═════ Listed entries ═════

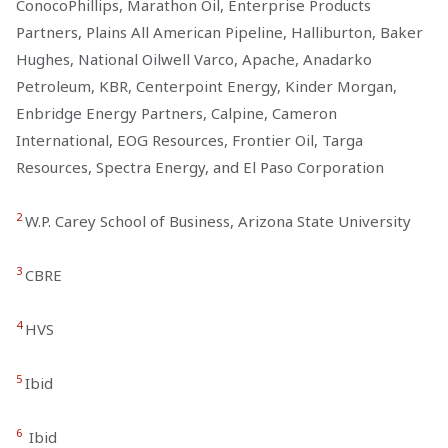
ConocoPhillips, Marathon Oil, Enterprise Products
Partners, Plains All American Pipeline, Halliburton, Baker
Hughes, National Oilwell Varco, Apache, Anadarko
Petroleum, KBR, Centerpoint Energy, Kinder Morgan,
Enbridge Energy Partners, Calpine, Cameron
International, EOG Resources, Frontier Oil, Targa
Resources, Spectra Energy, and El Paso Corporation
2
W.P. Carey School of Business, Arizona State University
3
CBRE
4
HVS
5
Ibid
6
Ibid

═════

### Instructions for the task
Select, from the listing, all lines that include the word "Energy".

### Response for this exercise
Petroleum, KBR, Centerpoint Energy, Kinder Morgan,
Enbridge Energy Partners, Calpine, Cameron
Resources, Spectra Energy, and El Paso Corporation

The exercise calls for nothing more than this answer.